Model 7 and Model 14 would have the same inputs:

set.seed(1839)
mod7result <- model7(iv = "sadmovie", dv = "likedmovie", med = "realistic", mod = "identify", df5)

set.seed(1839)
mod14result <- model14(iv = "sadmovie", dv = "likedmovie", med = "realistic", mod = "identify", df5)

Let’s look at the outputs one at a time: model7 and then model14.

kable(mod7result)
label est se z pvalue ci.lower ci.upper
a1 1.2139498 0.2944865 4.122260 3.75e-05 0.6448535 1.8034826
a2 0.9309337 0.1963193 4.741937 2.10e-06 0.5380265 1.3133503
a3 1.3606263 0.3038171 4.478439 7.50e-06 0.7680835 1.9533038
b 0.8852709 0.0581143 15.233283 0.00e+00 0.7732910 1.0038464
cp 1.9627073 0.3217393 6.100304 0.00e+00 1.3076183 2.5654760
imm 1.2045229 NA NA NA 0.6823188 1.7412299
ind_lo -0.1081077 NA NA NA -0.8570683 0.6699658
ind_mn 1.1036861 NA NA NA 0.5539136 1.7023036
ind_hi 2.3154799 NA NA NA 1.5293412 3.1520620

Since this is first-stage moderated mediation, we have three a-paths: a1 is often called \(a_1\), which is the coefficient of regressing the mediator on the independent variable; a2 is often called \(a_2\), which is the coefficient of regressing the mediator on the moderator; lastly, a3 (or \(a_3\)) is the interaction between the moderator and the independent variable on the mediator. b and cp retain the same meaning as before. imm is the index of moderated mediation, which tests if moderated mediation is present. ind_lo, ind_mn, and ind_hi refer to the indirect effect (mediation model) at -1 SD, M, and +1 SD of the moderator.
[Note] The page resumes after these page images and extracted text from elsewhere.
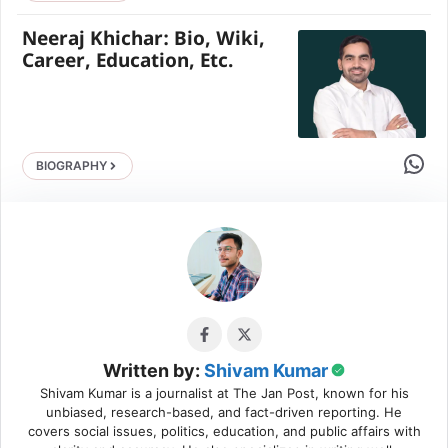
Neeraj Khichar: Bio, Wiki,
Career, Education, Etc.
Share 
BIOGRAPHY
Written by:
Shivam Kumar
Shivam Kumar is a journalist at The Jan Post, known for his
unbiased, research-based, and fact-driven reporting. He
covers social issues, politics, education, and public affairs with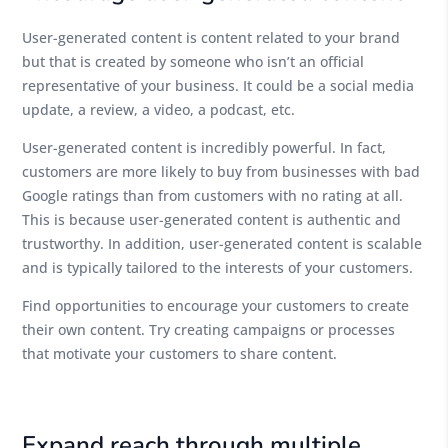
User-generated content is content related to your brand
but that is created by someone who isn’t an official
representative of your business. It could be a social media
update, a review, a video, a podcast, etc.
User-generated content is incredibly powerful. In fact,
customers are more likely to buy from businesses with bad
Google ratings than from customers with no rating at all.
This is because user-generated content is authentic and
trustworthy. In addition, user-generated content is scalable
and is typically tailored to the interests of your customers.
Find opportunities to encourage your customers to create
their own content. Try creating campaigns or processes
that motivate your customers to share content.
Expand reach through multiple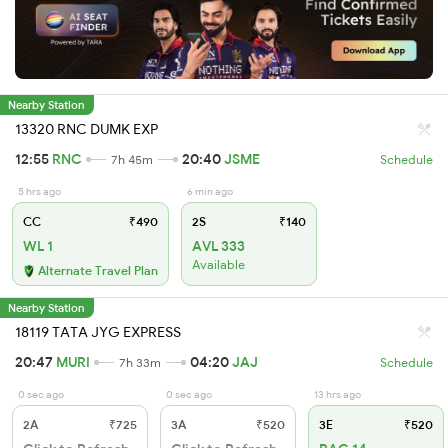
Nearby Station
13320 RNC DUMK EXP
12:55
RNC
20:40
JSME
7h 45m
Schedule
5 hrs ago
6 min ago
CC
₹490
2S
₹140
WL 1
AVL 333
Available
Alternate Travel Plan
Nearby Station
18119 TATA JYG EXPRESS
20:47
MURI
04:20
JAJ
7h 33m
Schedule
0 sec ago
0 sec ago
13 hrs ago
2A
₹725
3A
₹520
3E
₹520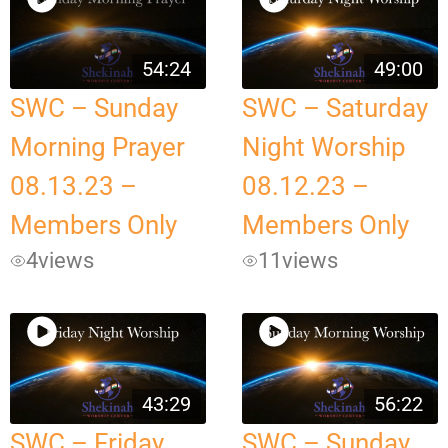
54:24
49:00
SWC – Sunday
SWC – Saturday
Morning Prayer
Night Worship
08.13.23 –
08.12.23 –
Members Only
Members Only
4
views
11
views
43:29
56:22
SWC – Friday
SWC – Sunday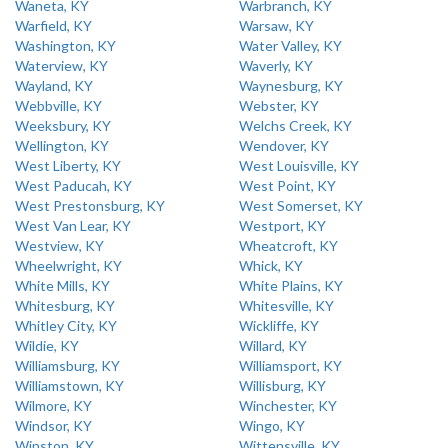
Waneta, KY
Warbranch, KY
Warfield, KY
Warsaw, KY
Washington, KY
Water Valley, KY
Waterview, KY
Waverly, KY
Wayland, KY
Waynesburg, KY
Webbville, KY
Webster, KY
Weeksbury, KY
Welchs Creek, KY
Wellington, KY
Wendover, KY
West Liberty, KY
West Louisville, KY
West Paducah, KY
West Point, KY
West Prestonsburg, KY
West Somerset, KY
West Van Lear, KY
Westport, KY
Westview, KY
Wheatcroft, KY
Wheelwright, KY
Whick, KY
White Mills, KY
White Plains, KY
Whitesburg, KY
Whitesville, KY
Whitley City, KY
Wickliffe, KY
Wildie, KY
Willard, KY
Williamsburg, KY
Williamsport, KY
Williamstown, KY
Willisburg, KY
Wilmore, KY
Winchester, KY
Windsor, KY
Wingo, KY
Winston, KY
Wittensville, KY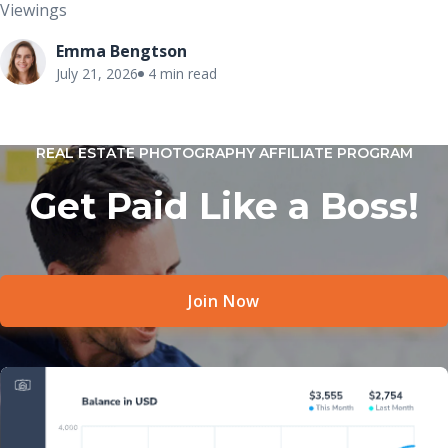
Viewings
Emma Bengtson
July 21, 2026
4 min read
REAL ESTATE PHOTOGRAPHY AFFILIATE PROGRAM
Get Paid Like a Boss!
Join Now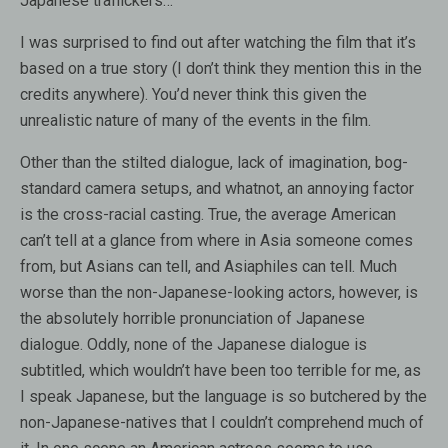
Japanese traffickers…
I was surprised to find out after watching the film that it’s
based on a true story (I don’t think they mention this in the
credits anywhere). You’d never think this given the
unrealistic nature of many of the events in the film.
Other than the stilted dialogue, lack of imagination, bog-
standard camera setups, and whatnot, an annoying factor
is the cross-racial casting. True, the average American
can’t tell at a glance from where in Asia someone comes
from, but Asians can tell, and Asiaphiles can tell. Much
worse than the non-Japanese-looking actors, however, is
the absolutely horrible pronunciation of Japanese
dialogue. Oddly, none of the Japanese dialogue is
subtitled, which wouldn’t have been too terrible for me, as
I speak Japanese, but the language is so butchered by the
non-Japanese-natives that I couldn’t comprehend much of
As we can see, moderated mediation is present, and the indirect effect is present for people at the mean (mn) and one standard deviation above the mean (hi) on the moderator. Again, we see that there are no standard errors, test-statistics, or p-values for the indirect effects analyses; refer to the bootstrapped confidence intervals instead. I often report a, b3, the imm, and then the conditional indirect effects (ind_lo, ind_mn, ind_hi).

kable(mod14result)
label est se z pvalue ci.lower ci.upper
a 1.8838220 0.3831332 4.9168851 0.0000009 1.1554294 2.6394754
b1 0.8784593 0.0711883 12.3399391 0.0000000 0.7454491 1.0237648
b2 -0.0697860 0.2250198 -0.3101329 0.7564599 -0.4754310 0.4098422
b3 0.1593535 0.3782722 0.4212669 0.6735602 -0.5696516 0.9110628
cp 1.9649305 0.3220118 6.1020444 0.0000000 1.3060376 2.5732479
imm 0.3001937 NA NA NA -1.0730669 1.7904738
ind_lo 1.3600858 NA NA NA -0.0734827 3.3154591
ind_mn 1.6620913 NA NA NA 0.9829477 2.5084015
ind_hi 1.9640968 NA NA NA 0.7249264 3.9160984

Since this is second-stage moderation, now there are three b-paths: b1 (or \(b_1\)) refers to the mediator on the dependent variable, b2 (or \(b_2\)) refers to the moderator on the dependent variable, and b3 (or \(b_3\)) is the interaction between the two on the dependent variable. The same interpretation is there for the rest of the labels. If the moderator is dichotomous, it will return conditional indirect effects when the moderator is 0 (ind_0) and 1 (ind_1).